One thing we did in the 1990s which I now regret as a mistake was that we
ended up developing security protocols where the first priority was to
defeat government intercept rather than meet users needs.

Unlawful intercept is of course a very serious problem but it is not the
only problem our users face nor is it the necessarily the most serious
concern. Nor for that matter is targeted unlawful intercept the same
problem as mass surveillance.

One consequence of treating Louis Freeh's FBI as the principal threat was
that we ended up with a lot of security protocols that were perfectly
secure but almost nobody deployed and even fewer used. end to end security
is only good security when people use it.
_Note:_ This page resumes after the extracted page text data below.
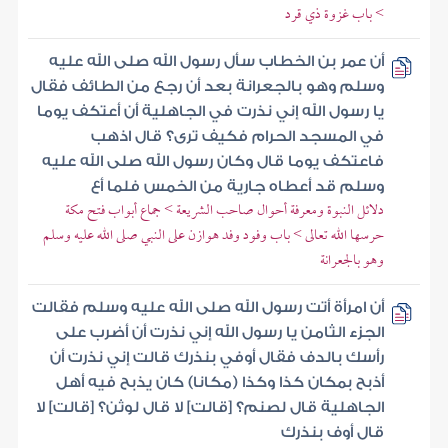
> باب غزوة ذي قرد
أن عمر بن الخطاب سأل رسول الله صلى الله عليه
وسلم وهو بالجعرانة بعد أن رجع من الطائف فقال
يا رسول الله إني نذرت في الجاهلية أن أعتكف يوما
في المسجد الحرام فكيف ترى؟ قال اذهب
فاعتكف يوما قال وكان رسول الله صلى الله عليه
وسلم قد أعطاه جارية من الخمس فلما أع
دلائل النبوة ومعرفة أحوال صاحب الشريعة > جماع أبواب فتح مكة
حرسها الله تعالى > باب وفود وفد هوازن على النبي صلى الله عليه وسلم
وهو بالجعرانة
أن امرأة أتت رسول الله صلى الله عليه وسلم فقالت
الجزء الثامن يا رسول الله إني نذرت أن أضرب على
رأسك بالدف فقال أوفي بنذرك قالت إني نذرت أن
أذبح بمكان كذا وكذا (مكانا) كان يذبح فيه أهل
الجاهلية قال لصنم؟ [قالت] لا قال لوثن؟ [قالت] لا
قال أوف بنذرك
Right now I am working on technology that makes end-to-end security
practical and usable. Using off the shelf mail applications with the
Mathematical Mesh is actually easier than using them without. But there are
some features I have added to meet real end user needs that we would never
have considered in the 1990s. In particular a key backup and recovery
option that is turned on by default.

Why do real users need key recovery? Well without the ability to recover a
lost key, a protocol that encrypts stored data becomes worse than
ransomware. There isn't even the option of paying a criminal to get your
data back.

Another mistake we made was to consider end to end security to be the
be-all and end-all of security. I like end to end security. The Mesh is
designed as an untrusted cloud precisely because I consider end-to-end
security important. The Mesh cannot be breached because none of the data
stored in the Mesh is confidential. The only places confidential data is
not encrypted is at the endpoints.

But end to end security has serious costs. You can't have end to end
security without a key infrastructure. And until the Mesh there hasn't
really been a key infrastructure that was designed for use by non-expert
users. And end to end security isn't the 'best' security, it is only one
form of security. End to end doesn't provide protection against metadata or
traffic analysis. The Mesh has end-to-end and transport layer security. The
most critical operations even have a third layer of encryption. And I can
give a security rationale for each.

Another critical security technology that we managed to allow ourselves to
be persuaded was 'evil' is trustworthy computing. As a result the WebPKI
and code signing infrastructures use private keys that are stored on the
machine itself, in many cases in plaintext but with security through
obscurity at best. But we have the technology that would allow us to bind
those private keys to servers in such a way that they can be used but not
extracted without physical access to the machine itself and a significant
degree of technical effort.

So lets make sure we don't make the same mistake this time round. Transport
layer security and key escrow have security liabilities as well as
benefits. Trustworthy computing is a tool that we can and should be using
to make our users secure.


What is popular and commonly agreed in computing isn't always the right
thing. Security is allowing our users to control risk, not defeating the
political objectives of Louis Freeh or the RIAA.